Reliability of the CURL classification for proximal ulna fracture-dislocations of the elbow

Autor: Humaid Ghori, BSc, Rahul Bagga, MBBS, BSc (Hons), Anand Tathgar, MSc, Andrew Stone, MBBS, BSc (Hons), FRCS (Tr & Orth), Richard J. Murphy, MBChB, MA, DPhil, FRCS(Tr & Orth), Joideep Phadnis, MBChB, FRCS (Tr & Orth)
Jazyk: angličtina
Rok vydání: 2024
Předmět:
Zdroj: JSES International, Vol 8, Iss 2, Pp 371-377 (2024)
Druh dokumentu: article
ISSN: 2666-6383
DOI: 10.1016/j.jseint.2023.11.008
Popis: Background: Proximal ulna fracture-dislocations are challenging injuries with a myriad of existing classification systems. The Coronoid, proximal Ulna, Radius, and Ligaments classification (CURL) is a simple framework designed to focus attention on the key components affecting outcome and guide surgical management. This study evaluates interobserver and intraobserver reliability of this new classification.
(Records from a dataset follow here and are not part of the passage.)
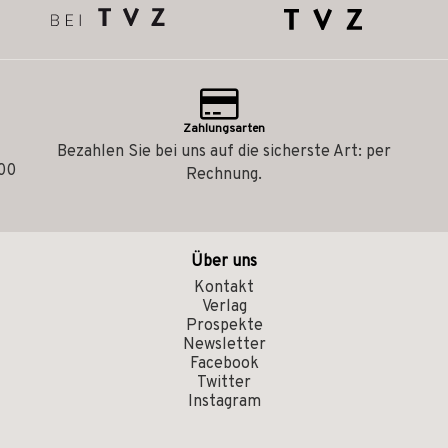
Zahlungsarten
Bezahlen Sie bei uns auf die sicherste Art: per
.00
Rechnung.
Über uns
Kontakt
Verlag
Prospekte
Newsletter
Facebook
Twitter
Instagram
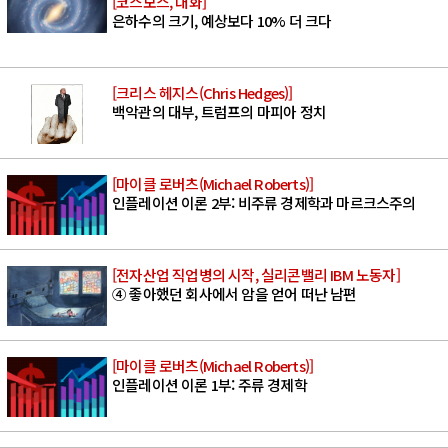
[코스모스, 대화]
은하수의 크기, 예상보다 10% 더 크다
[크리스 헤지스(Chris Hedges)]
백악관의 대부, 트럼프의 마피아 정치
[마이클 로버츠(Michael Roberts)]
인플레이션 이론 2부: 비주류 경제학과 마르크스주의
[전자산업 직업병의 시작, 실리콘밸리 IBM 노동자]
④ 좋아했던 회사에서 암을 얻어 떠난 남편
[마이클 로버츠(Michael Roberts)]
인플레이션 이론 1부: 주류 경제학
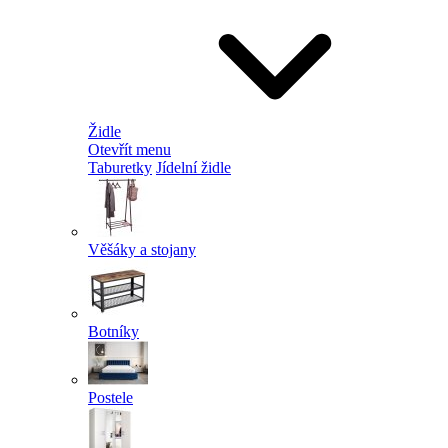
Židle
Otevřít menu
Taburetky
Jídelní židle
Věšáky a stojany
Botníky
Postele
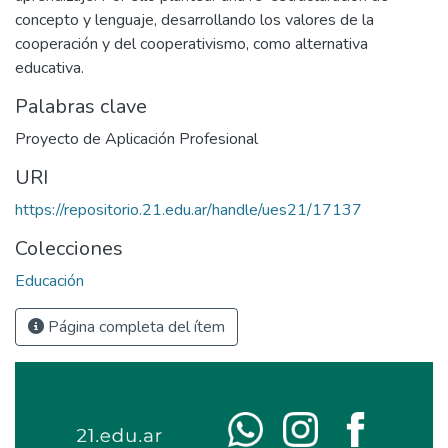
concepto y lenguaje, desarrollando los valores de la
cooperación y del cooperativismo, como alternativa
educativa.
Palabras clave
Proyecto de Aplicación Profesional
URI
https://repositorio.21.edu.ar/handle/ues21/17137
Colecciones
Educación
Página completa del ítem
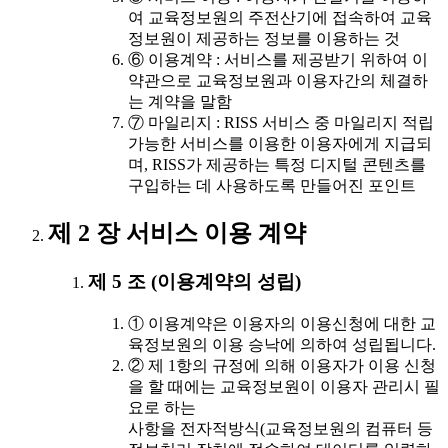
여 교육정보원의 주전산기에 접속하여 교육
정보원이 제공하는 정보를 이용하는 것
⑥ 이용계약 : 서비스를 제공받기 위하여 이
약관으로 교육정보원과 이용자간의 체결하
는 계약을 말함
⑦ 마일리지 : RISS 서비스 중 마일리지 적립
가능한 서비스를 이용한 이용자에게 지급되
며, RISS가 제공하는 특정 디지털 콘텐츠를
구입하는 데 사용하도록 만들어진 포인트
제 2 장 서비스 이용 계약
제 5 조 (이용계약의 성립)
① 이용계약은 이용자의 이용신청에 대한 교
육정보원의 이용 승낙에 의하여 성립됩니다.
② 제 1항의 규정에 의해 이용자가 이용 신청
을 할 때에는 교육정보원이 이용자 관리시 필
요로 하는
사항을 전자적방식(교육정보원의 컴퓨터 등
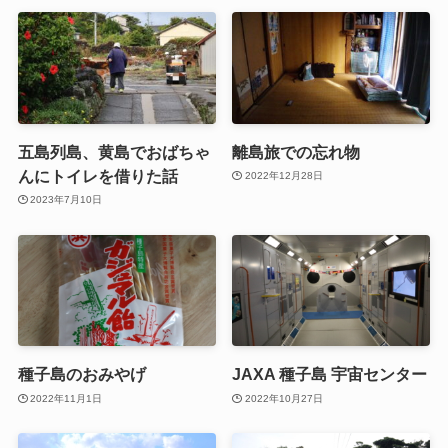
五島列島、黄島でおばちゃ
離島旅での忘れ物
んにトイレを借りた話
2022年12月28日
2023年7月10日
種子島のおみやげ
JAXA 種子島 宇宙センター
2022年11月1日
2022年10月27日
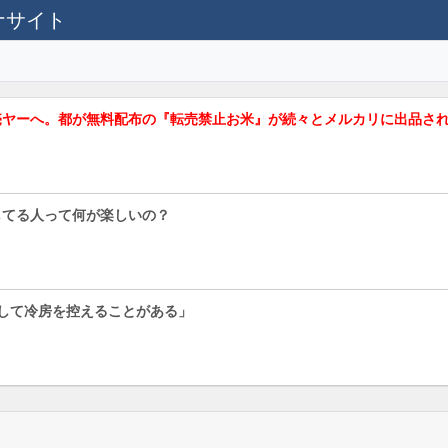
テナサイト
売ヤーへ。都が無料配布の『転売禁止お米』が続々とメルカリに出品さ
してる人って何が楽しいの？
して冷房を控えることがある」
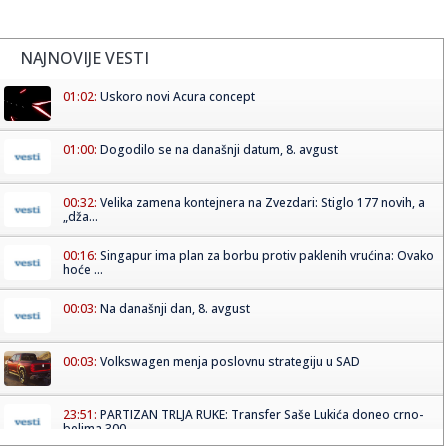
NAJNOVIJE VESTI
01:02:
Uskoro novi Acura concept
01:00:
Dogodilo se na današnji datum, 8. avgust
00:32:
Velika zamena kontejnera na Zvezdari: Stiglo 177 novih, a
„dža...
00:16:
Singapur ima plan za borbu protiv paklenih vrućina: Ovako
hoće ...
00:03:
Na današnji dan, 8. avgust
00:03:
Volkswagen menja poslovnu strategiju u SAD
23:51:
PARTIZAN TRLJA RUKE: Transfer Saše Lukića doneo crno-
belima 300...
Methods: Four observers independently reviewed plain radiographs and computed tomography (CT) scans of patients with proximal ulna fracture-dislocations. Each observer scored the Coronoid (C), proximal Ulna (U), and Radius (R) components for each fracture on 2 occasions. The osseous components were subclassified as ‘intact’, ‘simple’, or ‘complex’. The Ligament component (L) was not rated as this requires intraoperative classification. Interobserver and intraobserver reliability was calculated using Cohen’s weighted kappa coefficients. X-ray and CT were compared for patients with both imaging modalities. The Landis and Koch criteria were used to interpret the strength of the kappa statistics. Results: One hundred seventy seven patients had plain X-rays; 58 patients had both X-ray and CT scans. Overall, in the X-ray only cohort, there was ‘almost perfect’ interobserver reliability for the radial head (k = 0.94) and coronoid (k = 0.83), and ‘substantial’ reliability (k = 0.68) for the proximal ulna. For the X-ray and CT cohort, interobserver reliability was ‘almost perfect’ across both modalities for the radial head (k = 0.88 and k = 0.93, respectively) and ‘moderate’ for the proximal ulna (k = 0.48 and k = 0.52, respectively). For the coronoid, interobserver reliability for X-ray interpretation was ‘substantial’ (k = 0.74) and for CT was ‘almost perfect’ (k = 0.89). Intraobserver reliability was ‘almost perfect’ for all components, other than CT assessment of the proximal ulna which demonstrated ‘substantial’ reliability (k = 0.74). Conclusion: The Coronoid, proximal Ulna, Radius, and Ligaments classification demonstrates strong interobserver and intraobserver reliability, supporting use of the classification for proximal ulna fracture-dislocations. CT is recommended for improved characterization of any fracture with a coronoid component.